It’s one of a few, including a yet-to-be-built location near Salt Lake City.

“We hosted (A’s) team officials on Thursday, and demonstrated we can accommodate their ballpark needs,” Steve Starks, CEO of the Larry H. Miller Company, recently wrote in a statement.

The Larry H. Miller Company is overseeing construction of a new minor league baseball stadium in South Jordan, Utah’s Daybreak neighborhood roughly 20 miles south of Salt Lake City.

The stadium is designed to seat 7,500 fans and open for the Triple-A Salt Lake Bees in 2025 — when the A’s could be looking for a home outside Oakland with their current lease at the Oakland Coliseum expiring after 2024.

“Our organization and the state are excited and able to welcome the Athletics until their new stadium in Las Vegas is completed,” Starks said.

Fielding offers

The Salt Lake Tribune reported the conversations between the A’s and the Larry H. Miller Company included all 81 home games for the 2025, 2026 and 2027 seasons.

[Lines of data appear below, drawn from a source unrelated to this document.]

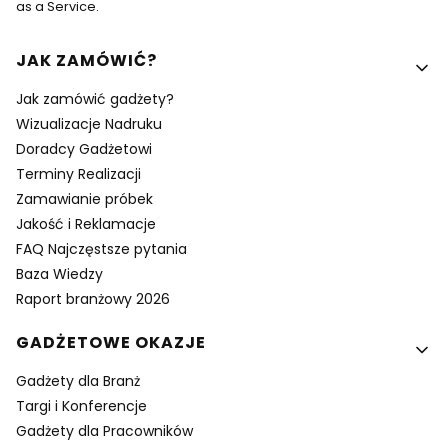
as a Service.
Linki w stopce
JAK ZAMÓWIĆ?
Jak zamówić gadżety?
Wizualizacje Nadruku
Doradcy Gadżetowi
Terminy Realizacji
Zamawianie próbek
Jakość i Reklamacje
FAQ Najczęstsze pytania
Baza Wiedzy
Raport branżowy 2026
GADŻETOWE OKAZJE
Gadżety dla Branż
Targi i Konferencje
Gadżety dla Pracowników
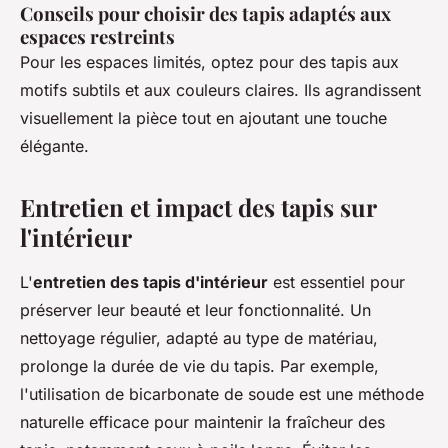
Conseils pour choisir des tapis adaptés aux
espaces restreints
Pour les espaces limités, optez pour des tapis aux
motifs subtils et aux couleurs claires. Ils agrandissent
visuellement la pièce tout en ajoutant une touche
élégante.
Entretien et impact des tapis sur
l'intérieur
L'
entretien des tapis d'intérieur
est essentiel pour
préserver leur beauté et leur fonctionnalité. Un
nettoyage régulier, adapté au type de matériau,
prolonge la durée de vie du tapis. Par exemple,
l'utilisation de bicarbonate de soude est une méthode
naturelle efficace pour maintenir la fraîcheur des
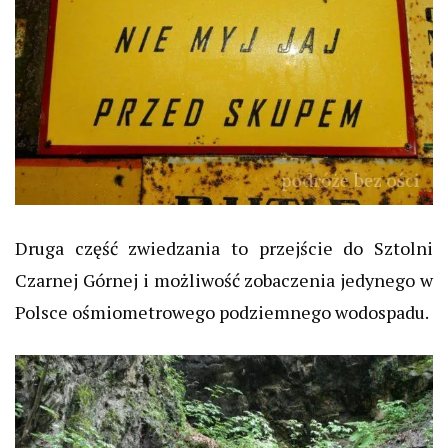
Druga część zwiedzania to przejście do Sztolni
Czarnej Górnej i możliwość zobaczenia jedynego w
Polsce ośmiometrowego podziemnego wodospadu.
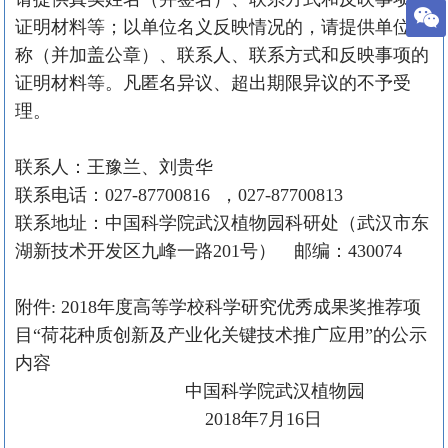
证明材料等；以单位名义反映情况的，请提供单位名
称（并加盖公章）、联系人、联系方式和反映事项的
证明材料等。凡匿名异议、超出期限异议的不予受
理。
联系人：王豫兰、刘贵华
联系电话：
027-87700816
，
027-87700813
联系地址：中国科学院武汉植物园科研处（武汉市东
湖新技术开发区九峰一路
201
号） 邮编：
430074
附件
: 2018
年度高等学校科学研究优秀成果奖推荐项
目“荷花种质创新及产业化关键技术推广应用”的公示
内容
中国科学院武汉植物园
2018
年
7
月
16
日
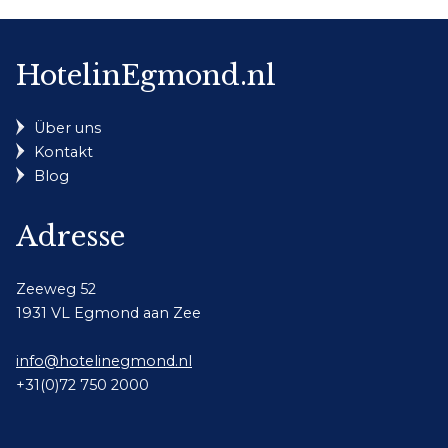
HotelinEgmond.nl
Über uns
Kontakt
Blog
Adresse
Zeeweg 52
1931 VL Egmond aan Zee
info@hotelinegmond.nl
+31(0)72 750 2000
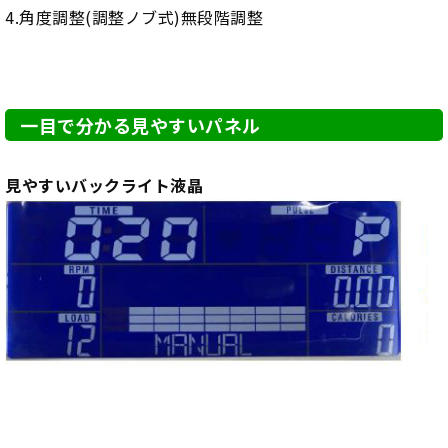
4.角度調整(調整ノブ式)無段階調整
一目で分かる見やすいパネル
見やすいバックライト液晶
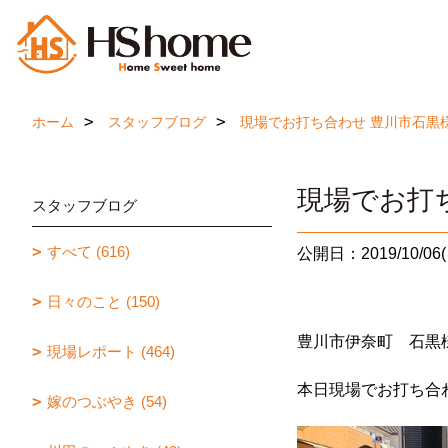
ホーム
スタッフブログ
現場でお打ち合わせ 豊川市石黒
現場でお打
スタッフブログ
すべて (616)
公開日：2019/10/06(
日々のこと (150)
豊川市伊奈町 石黒
現場レポート (464)
本日現場でお打ち合
嫁のつぶやき (54)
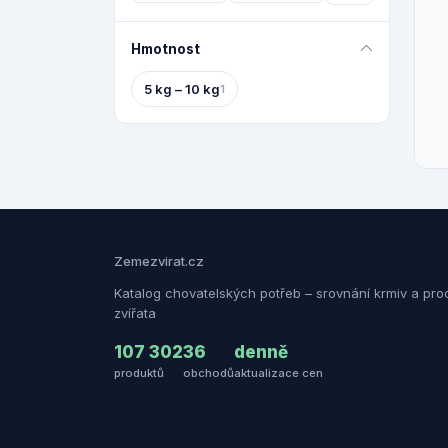
Hmotnost
5 kg – 10 kg
1
Zemezvirat.cz
Katalog chovatelských potřeb – srovnání krmiv a pro
zvířata
107 302
36
denně
produktů
obchodů
aktualizace cen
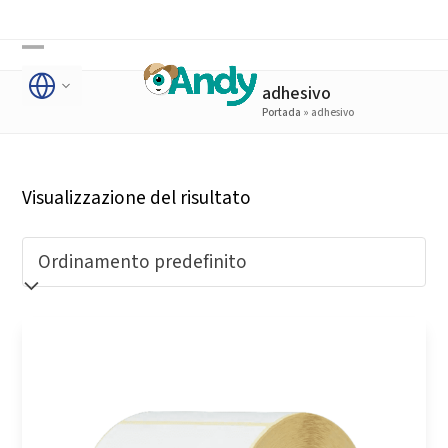
Skip
to
Open
Close
content
adhesivo
mobile
mobile
Portada
»
adhesivo
menu
menu
Visualizzazione del risultato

The Tribune also reported adjustments could be made to the stadium plan to accommodate the A’s by increasing the size of clubhouses, expanding amenities, and grow the overall capacity to 11,000 for Major League Baseball.

The news of A’s brass touring the new ballpark site in Utah comes days after they were reportedly in West Sacramento getting an in-person view of Sutter Health Park, home of the Triple-A River Cats, the top minor league affiliate of the San Francisco Giants.

The other options the A’s are reportedly considering include the Las Vegas Ballpark, home to the Triple-A Las Vegas Aviators, and Oracle Park in San Francisco, home to the Giants. Extending the lease in Oakland is considered unlikely given the contentious relationship between A’s owner John Fisher and local officials.

Sacramento Mayor Darrell Steinberg and West Sacramento mayor Martha Guerrero have both openly expressed their interest in bringing the A’s to California’s capital.

“You better believe Sacramento would be a great place for the A’s to play on a temporary basis, for all the reasons we know,” Steinberg told The Bee last week.

Kings have a say

But that decision ultimately falls on Fisher and striking a deal with the Sacramento Kings, who own the Sacramento River Cats and operate the ballpark. The Kings declined to comment when reached by The Bee for this story.

Fisher’s plan for Las Vegas is to open the ballpark in 2028, although design work and a financing plan have not been announced. The stadium is expected to cost some $1.5 billion with $380 million coming in public money, leaving Fisher to come up with the remaining sum of more than $1 billion.

Fisher was in Las Vegas this week making a rare public appearance, speaking to reporters about his club’s relocation at a Las Vegas Chamber of Commerce event.

“That will be funded mostly with equity from my family,” Fisher said, according to the Las Vegas Review Journal. “We would actually like to consider raising capital, especially from local investors. That creates a connection to the community, and we’ve seen that with a lot of other teams become a successful thing.”